● **Dataset excerpts**
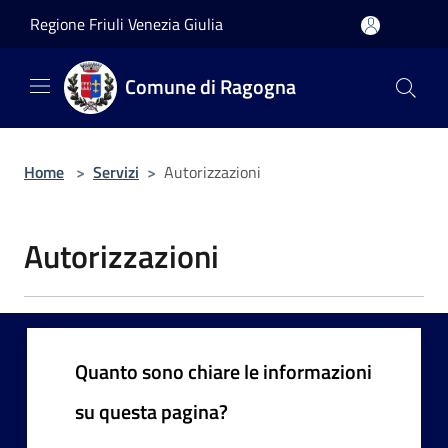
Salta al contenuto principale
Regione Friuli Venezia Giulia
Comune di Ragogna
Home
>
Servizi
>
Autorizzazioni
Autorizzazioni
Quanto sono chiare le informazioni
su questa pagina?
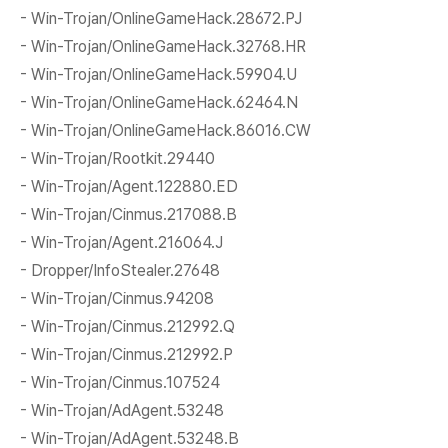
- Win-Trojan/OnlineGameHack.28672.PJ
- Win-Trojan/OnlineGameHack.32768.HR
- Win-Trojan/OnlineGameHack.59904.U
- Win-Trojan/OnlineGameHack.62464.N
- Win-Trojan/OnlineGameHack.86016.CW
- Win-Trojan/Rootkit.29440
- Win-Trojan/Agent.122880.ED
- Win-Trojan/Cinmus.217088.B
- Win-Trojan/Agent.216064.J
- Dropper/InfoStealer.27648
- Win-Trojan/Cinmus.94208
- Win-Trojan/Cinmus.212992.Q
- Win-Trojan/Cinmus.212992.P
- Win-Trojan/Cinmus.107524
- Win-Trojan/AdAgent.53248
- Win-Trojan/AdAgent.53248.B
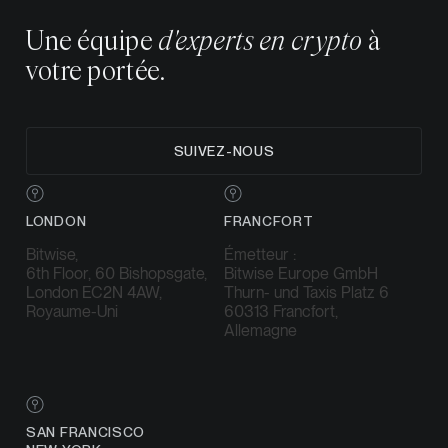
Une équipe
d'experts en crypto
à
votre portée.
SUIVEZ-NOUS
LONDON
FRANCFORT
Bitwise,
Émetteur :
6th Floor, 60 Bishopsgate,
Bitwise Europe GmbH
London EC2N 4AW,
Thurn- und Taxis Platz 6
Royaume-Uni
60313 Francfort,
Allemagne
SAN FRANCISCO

● **Work to be completed**
Starting at the line that contains "su questa pagina?", transcribe each line through the last one of the entries above, exactly and without pictures.

● **Exercise answer**
su questa pagina?
- Win-Trojan/OnlineGameHack.28672.PJ
- Win-Trojan/OnlineGameHack.32768.HR
- Win-Trojan/OnlineGameHack.59904.U
- Win-Trojan/OnlineGameHack.62464.N
- Win-Trojan/OnlineGameHack.86016.CW
- Win-Trojan/Rootkit.29440
- Win-Trojan/Agent.122880.ED
- Win-Trojan/Cinmus.217088.B
- Win-Trojan/Agent.216064.J
- Dropper/InfoStealer.27648
- Win-Trojan/Cinmus.94208
- Win-Trojan/Cinmus.212992.Q
- Win-Trojan/Cinmus.212992.P
- Win-Trojan/Cinmus.107524
- Win-Trojan/AdAgent.53248
- Win-Trojan/AdAgent.53248.B
Une équipe
d'experts en crypto
à
votre portée.
SUIVEZ-NOUS
LONDON
FRANCFORT
Bitwise,
Émetteur :
6th Floor, 60 Bishopsgate,
Bitwise Europe GmbH
London EC2N 4AW,
Thurn- und Taxis Platz 6
Royaume-Uni
60313 Francfort,
Allemagne
SAN FRANCISCO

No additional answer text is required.